WORK INSTRUCTION: From the line containing "Richmond che espande" to the last line of the records, please reproduce every line exactly and nothing more.
[SUPPLIED RECORDS Boundary: Start]
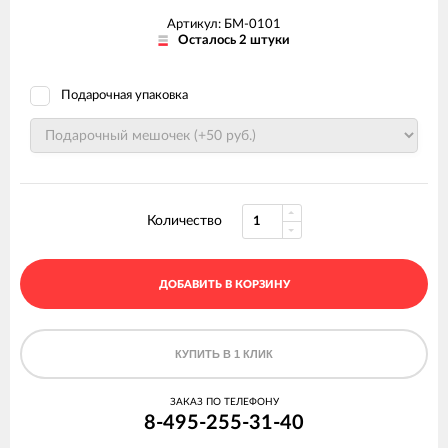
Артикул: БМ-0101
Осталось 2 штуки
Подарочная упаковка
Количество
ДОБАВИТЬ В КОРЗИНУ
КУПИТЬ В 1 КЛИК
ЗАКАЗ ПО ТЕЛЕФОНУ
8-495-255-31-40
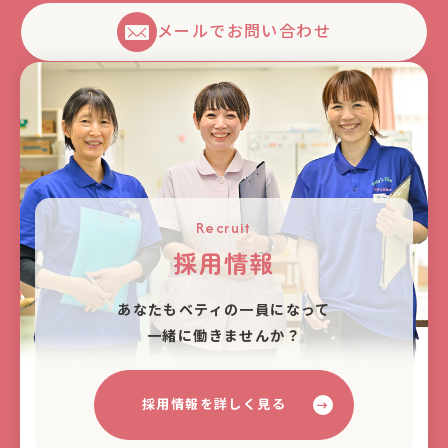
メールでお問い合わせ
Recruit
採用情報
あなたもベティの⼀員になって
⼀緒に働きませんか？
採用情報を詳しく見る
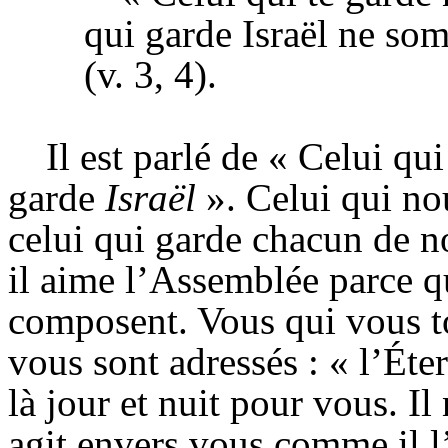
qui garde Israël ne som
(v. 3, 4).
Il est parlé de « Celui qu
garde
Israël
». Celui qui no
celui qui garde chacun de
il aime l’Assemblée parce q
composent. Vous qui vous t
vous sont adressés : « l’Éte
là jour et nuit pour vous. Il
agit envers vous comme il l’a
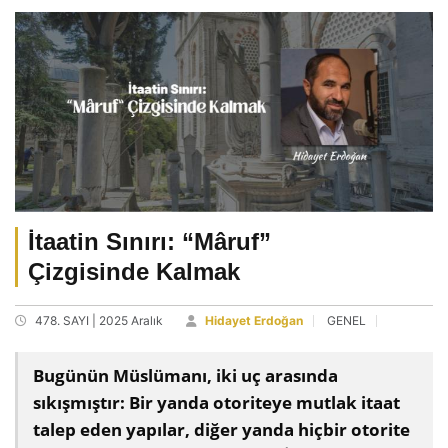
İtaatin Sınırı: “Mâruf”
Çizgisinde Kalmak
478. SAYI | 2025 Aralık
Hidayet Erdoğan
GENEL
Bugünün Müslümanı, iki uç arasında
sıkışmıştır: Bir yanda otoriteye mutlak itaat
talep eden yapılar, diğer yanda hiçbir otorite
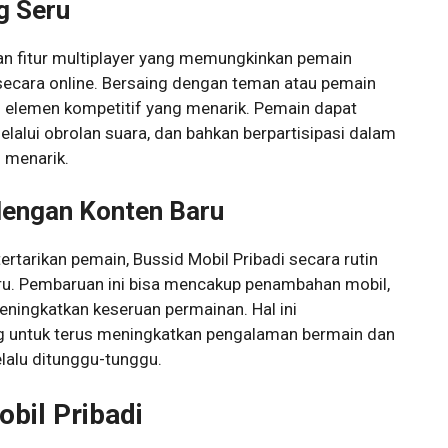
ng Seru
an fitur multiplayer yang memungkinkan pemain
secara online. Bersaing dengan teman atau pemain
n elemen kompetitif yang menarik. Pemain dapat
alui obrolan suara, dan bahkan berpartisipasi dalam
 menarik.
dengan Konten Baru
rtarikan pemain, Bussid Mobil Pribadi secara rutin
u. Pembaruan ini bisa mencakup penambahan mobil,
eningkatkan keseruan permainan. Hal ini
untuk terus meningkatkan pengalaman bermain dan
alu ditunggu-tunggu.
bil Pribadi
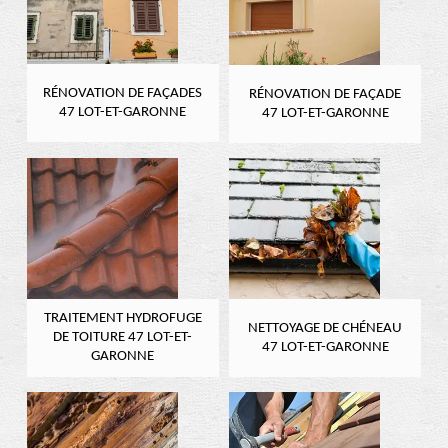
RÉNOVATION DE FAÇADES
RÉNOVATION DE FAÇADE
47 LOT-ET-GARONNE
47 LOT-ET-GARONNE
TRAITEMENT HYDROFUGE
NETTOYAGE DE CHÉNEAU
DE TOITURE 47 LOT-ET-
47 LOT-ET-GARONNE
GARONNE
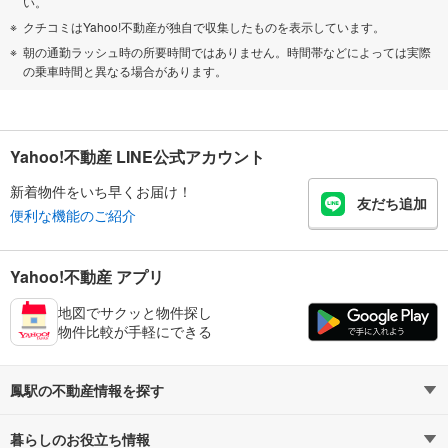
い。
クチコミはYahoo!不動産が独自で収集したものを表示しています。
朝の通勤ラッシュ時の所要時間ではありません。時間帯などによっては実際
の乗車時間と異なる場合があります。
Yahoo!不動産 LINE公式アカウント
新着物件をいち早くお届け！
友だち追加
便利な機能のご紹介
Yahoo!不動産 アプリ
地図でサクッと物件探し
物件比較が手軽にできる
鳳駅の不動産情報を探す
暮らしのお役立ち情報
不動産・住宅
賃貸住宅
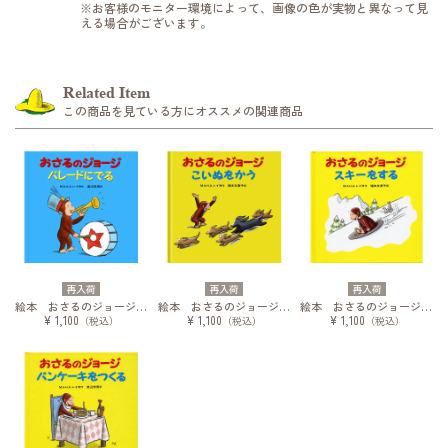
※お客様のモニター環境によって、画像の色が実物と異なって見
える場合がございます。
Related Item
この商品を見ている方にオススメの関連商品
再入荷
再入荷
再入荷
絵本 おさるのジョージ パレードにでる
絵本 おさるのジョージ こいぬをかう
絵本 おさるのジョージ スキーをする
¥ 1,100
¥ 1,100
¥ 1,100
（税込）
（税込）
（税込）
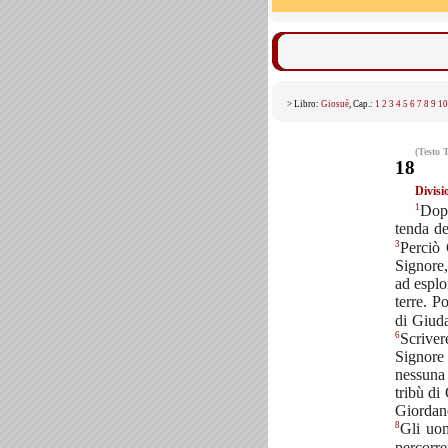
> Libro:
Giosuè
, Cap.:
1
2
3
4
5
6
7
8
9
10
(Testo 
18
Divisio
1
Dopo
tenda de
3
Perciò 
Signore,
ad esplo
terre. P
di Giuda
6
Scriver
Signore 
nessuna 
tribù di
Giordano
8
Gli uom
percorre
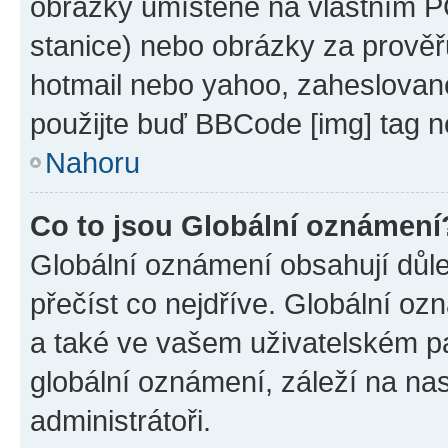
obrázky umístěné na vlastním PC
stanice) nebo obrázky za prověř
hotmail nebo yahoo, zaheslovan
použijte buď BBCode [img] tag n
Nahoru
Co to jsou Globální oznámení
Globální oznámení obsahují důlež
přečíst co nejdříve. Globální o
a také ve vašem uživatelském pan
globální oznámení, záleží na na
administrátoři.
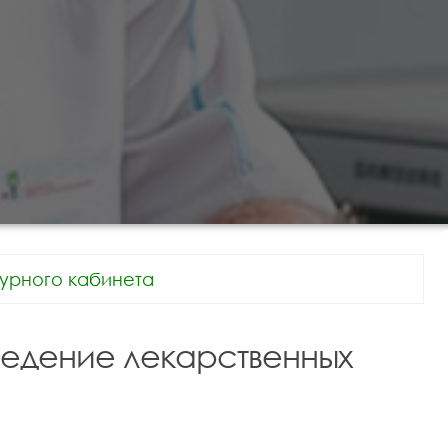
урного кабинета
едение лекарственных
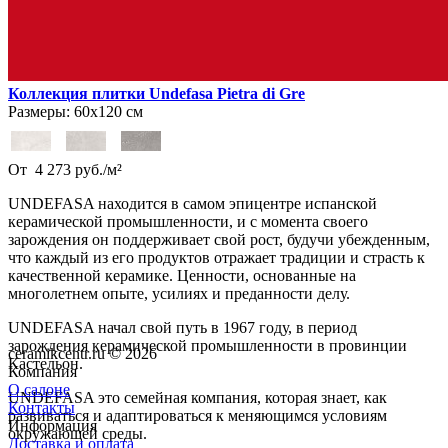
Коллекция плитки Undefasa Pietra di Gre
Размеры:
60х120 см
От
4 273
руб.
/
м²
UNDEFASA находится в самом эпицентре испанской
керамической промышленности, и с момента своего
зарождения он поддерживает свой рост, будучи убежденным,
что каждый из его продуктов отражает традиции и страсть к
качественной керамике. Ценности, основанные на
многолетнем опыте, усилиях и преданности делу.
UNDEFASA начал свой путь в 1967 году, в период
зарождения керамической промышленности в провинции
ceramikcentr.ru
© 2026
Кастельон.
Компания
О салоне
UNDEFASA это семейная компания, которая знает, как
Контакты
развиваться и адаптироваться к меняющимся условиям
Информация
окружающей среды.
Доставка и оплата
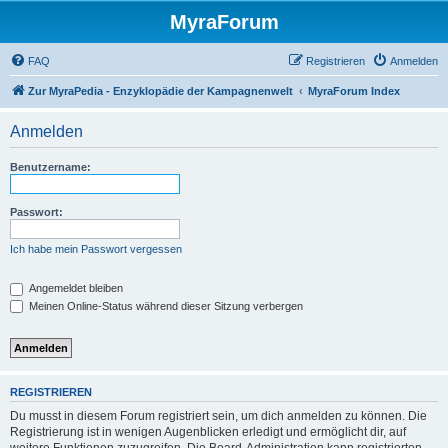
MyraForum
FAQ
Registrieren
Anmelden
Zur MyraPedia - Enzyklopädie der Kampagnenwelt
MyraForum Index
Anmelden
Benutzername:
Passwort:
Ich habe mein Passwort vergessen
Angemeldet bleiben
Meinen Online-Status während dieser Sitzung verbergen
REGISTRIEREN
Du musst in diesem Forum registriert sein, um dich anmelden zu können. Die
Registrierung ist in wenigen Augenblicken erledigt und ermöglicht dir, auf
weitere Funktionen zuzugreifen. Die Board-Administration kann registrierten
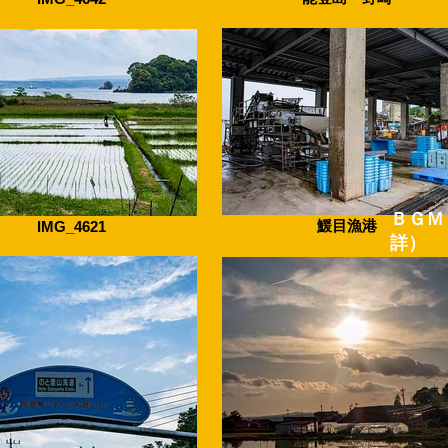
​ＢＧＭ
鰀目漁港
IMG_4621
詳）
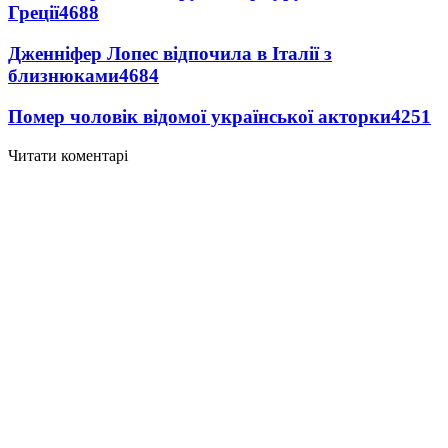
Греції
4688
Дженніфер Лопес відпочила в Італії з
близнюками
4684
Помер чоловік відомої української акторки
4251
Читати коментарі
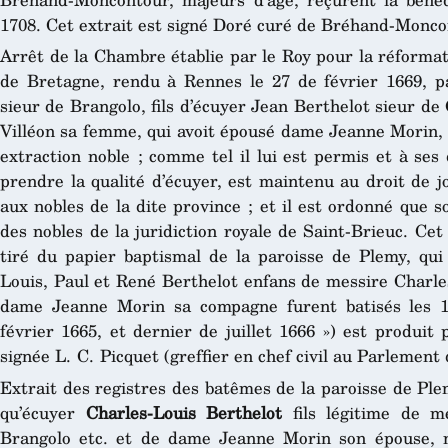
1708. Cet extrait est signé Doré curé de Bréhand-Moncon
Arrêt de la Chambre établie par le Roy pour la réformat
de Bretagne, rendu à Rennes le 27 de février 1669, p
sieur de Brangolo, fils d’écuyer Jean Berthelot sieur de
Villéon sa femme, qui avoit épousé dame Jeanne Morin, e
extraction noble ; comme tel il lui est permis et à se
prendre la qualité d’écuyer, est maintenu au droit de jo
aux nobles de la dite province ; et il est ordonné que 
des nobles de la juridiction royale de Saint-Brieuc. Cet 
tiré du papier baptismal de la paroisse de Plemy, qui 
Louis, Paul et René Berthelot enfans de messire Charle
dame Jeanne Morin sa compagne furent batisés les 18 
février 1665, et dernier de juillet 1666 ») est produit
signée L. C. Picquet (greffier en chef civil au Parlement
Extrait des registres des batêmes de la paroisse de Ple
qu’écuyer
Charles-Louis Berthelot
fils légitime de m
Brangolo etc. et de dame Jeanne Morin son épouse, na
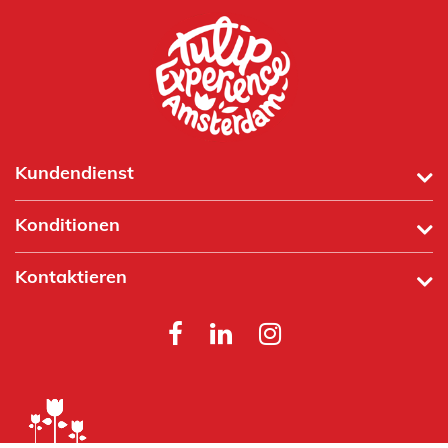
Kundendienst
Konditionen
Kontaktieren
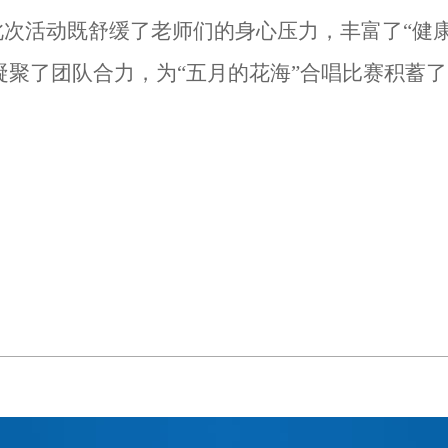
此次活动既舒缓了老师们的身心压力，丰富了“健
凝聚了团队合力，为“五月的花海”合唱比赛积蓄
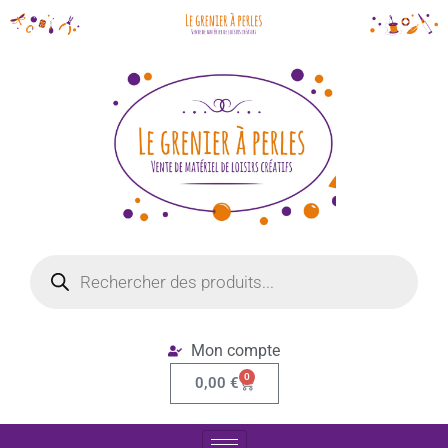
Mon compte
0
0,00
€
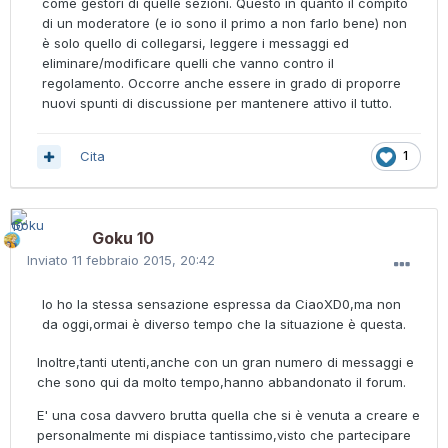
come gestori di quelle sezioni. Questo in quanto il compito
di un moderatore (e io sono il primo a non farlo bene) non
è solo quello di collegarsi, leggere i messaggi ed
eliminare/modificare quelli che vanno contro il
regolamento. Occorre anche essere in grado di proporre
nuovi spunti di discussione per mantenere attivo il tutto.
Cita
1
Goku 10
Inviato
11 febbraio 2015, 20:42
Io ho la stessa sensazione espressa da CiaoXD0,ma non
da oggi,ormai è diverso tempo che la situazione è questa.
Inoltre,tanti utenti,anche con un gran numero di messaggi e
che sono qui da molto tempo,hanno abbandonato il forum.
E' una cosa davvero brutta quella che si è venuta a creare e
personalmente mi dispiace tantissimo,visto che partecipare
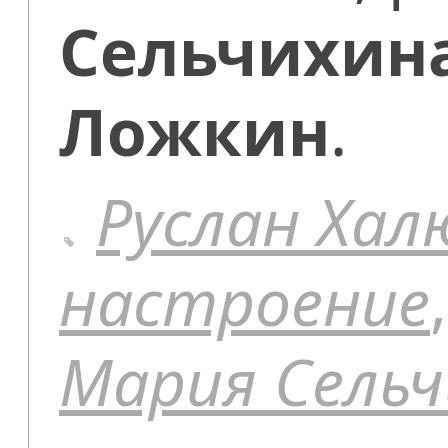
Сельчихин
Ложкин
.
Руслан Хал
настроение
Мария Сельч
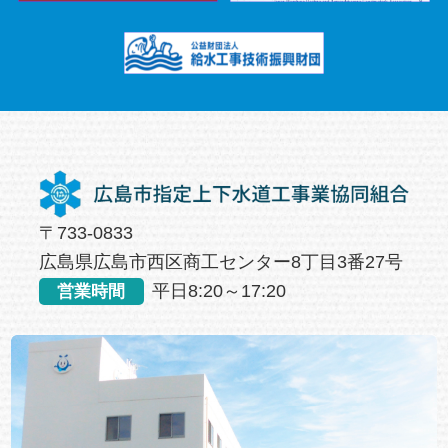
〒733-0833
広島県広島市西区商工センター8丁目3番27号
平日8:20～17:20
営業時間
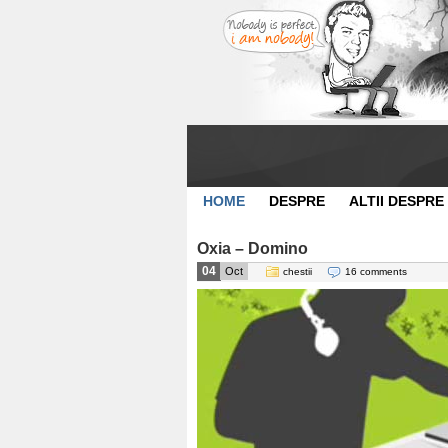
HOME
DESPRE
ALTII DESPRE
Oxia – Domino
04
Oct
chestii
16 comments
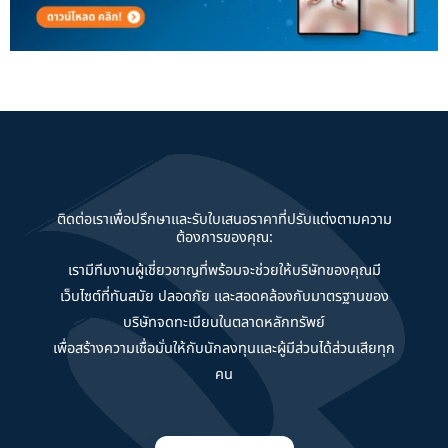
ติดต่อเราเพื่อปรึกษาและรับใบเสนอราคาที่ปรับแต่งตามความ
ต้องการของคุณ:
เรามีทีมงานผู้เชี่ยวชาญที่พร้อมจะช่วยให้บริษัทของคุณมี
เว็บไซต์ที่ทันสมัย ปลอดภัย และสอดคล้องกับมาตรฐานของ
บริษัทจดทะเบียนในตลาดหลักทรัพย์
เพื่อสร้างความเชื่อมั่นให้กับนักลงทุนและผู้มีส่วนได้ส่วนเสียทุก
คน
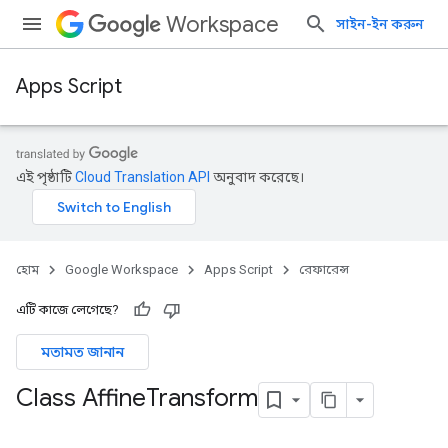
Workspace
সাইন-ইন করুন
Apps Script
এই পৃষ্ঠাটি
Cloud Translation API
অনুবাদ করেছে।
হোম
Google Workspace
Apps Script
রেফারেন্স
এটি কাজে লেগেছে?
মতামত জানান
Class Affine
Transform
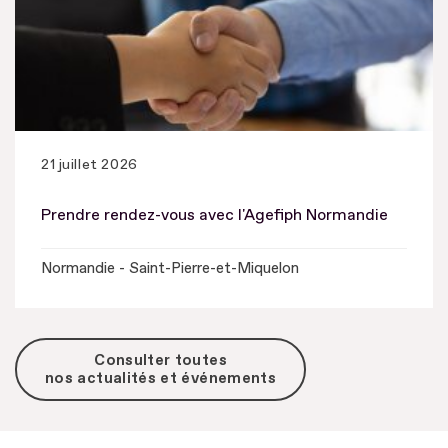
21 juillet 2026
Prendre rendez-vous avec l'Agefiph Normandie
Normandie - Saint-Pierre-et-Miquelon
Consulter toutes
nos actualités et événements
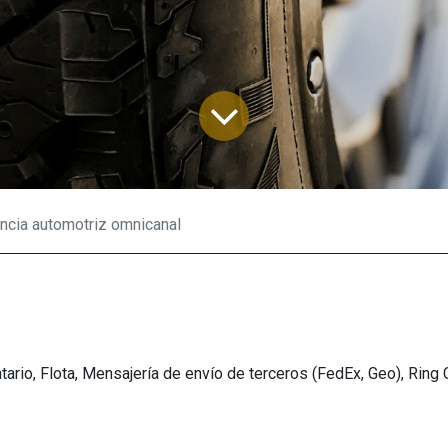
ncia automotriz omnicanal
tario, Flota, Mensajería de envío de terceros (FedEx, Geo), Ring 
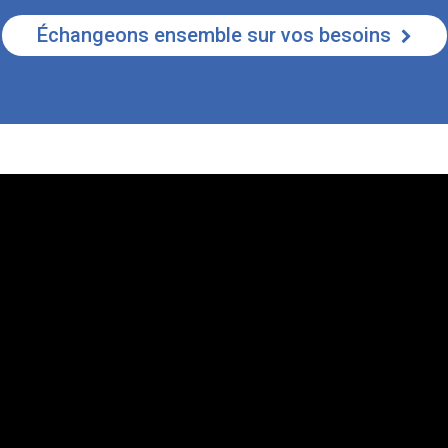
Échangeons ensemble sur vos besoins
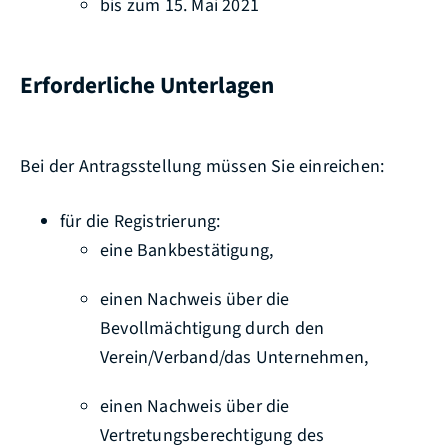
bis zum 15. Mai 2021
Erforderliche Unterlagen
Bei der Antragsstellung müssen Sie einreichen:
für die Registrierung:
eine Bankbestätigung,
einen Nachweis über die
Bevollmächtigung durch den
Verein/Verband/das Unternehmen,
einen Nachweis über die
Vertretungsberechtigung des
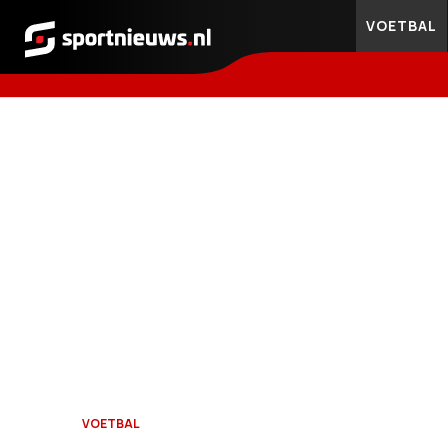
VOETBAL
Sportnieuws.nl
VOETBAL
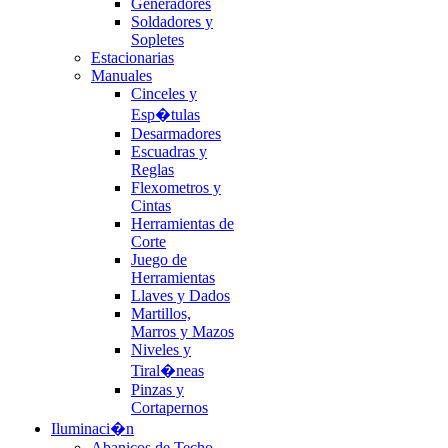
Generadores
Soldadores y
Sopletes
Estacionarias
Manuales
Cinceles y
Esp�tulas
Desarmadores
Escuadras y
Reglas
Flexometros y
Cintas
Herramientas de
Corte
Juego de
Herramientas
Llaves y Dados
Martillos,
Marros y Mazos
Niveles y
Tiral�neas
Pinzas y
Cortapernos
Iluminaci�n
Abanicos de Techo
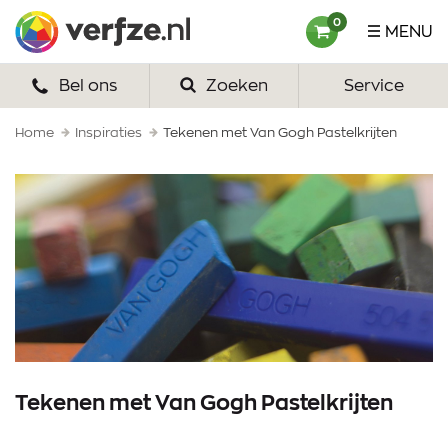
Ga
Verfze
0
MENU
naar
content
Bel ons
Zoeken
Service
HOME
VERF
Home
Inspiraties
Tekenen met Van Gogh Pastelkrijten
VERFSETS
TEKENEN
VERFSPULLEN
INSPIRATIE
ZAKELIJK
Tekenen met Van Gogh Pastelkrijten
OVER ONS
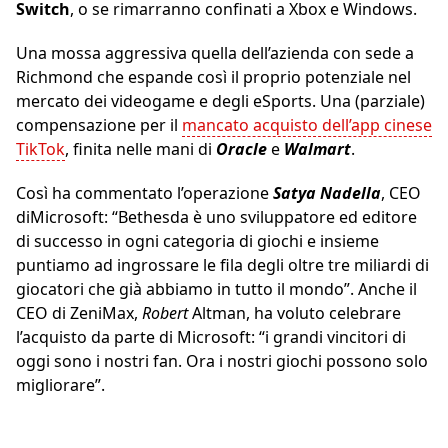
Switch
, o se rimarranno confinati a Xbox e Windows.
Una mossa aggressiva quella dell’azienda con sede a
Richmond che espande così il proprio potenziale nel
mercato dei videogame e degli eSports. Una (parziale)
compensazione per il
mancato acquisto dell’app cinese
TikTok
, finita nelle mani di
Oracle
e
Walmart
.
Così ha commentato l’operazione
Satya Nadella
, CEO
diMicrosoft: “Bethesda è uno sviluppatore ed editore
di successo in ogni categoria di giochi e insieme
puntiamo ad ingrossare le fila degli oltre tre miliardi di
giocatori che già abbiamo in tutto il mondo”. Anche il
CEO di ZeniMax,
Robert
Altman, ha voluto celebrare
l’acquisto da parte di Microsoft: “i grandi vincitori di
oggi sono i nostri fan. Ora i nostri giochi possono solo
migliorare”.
[SUPPLIED RECORDS Boundary: End]
ANSWER SECTION:
Richmond che espande così il proprio potenziale nel
mercato dei videogame e degli eSports. Una (parziale)
compensazione per il
mancato acquisto dell’app cinese
TikTok
, finita nelle mani di
Oracle
e
Walmart
.
Così ha commentato l’operazione
Satya Nadella
, CEO
diMicrosoft: “Bethesda è uno sviluppatore ed editore
di successo in ogni categoria di giochi e insieme
puntiamo ad ingrossare le fila degli oltre tre miliardi di
giocatori che già abbiamo in tutto il mondo”. Anche il
CEO di ZeniMax,
Robert
Altman, ha voluto celebrare
l’acquisto da parte di Microsoft: “i grandi vincitori di
oggi sono i nostri fan. Ora i nostri giochi possono solo
migliorare”.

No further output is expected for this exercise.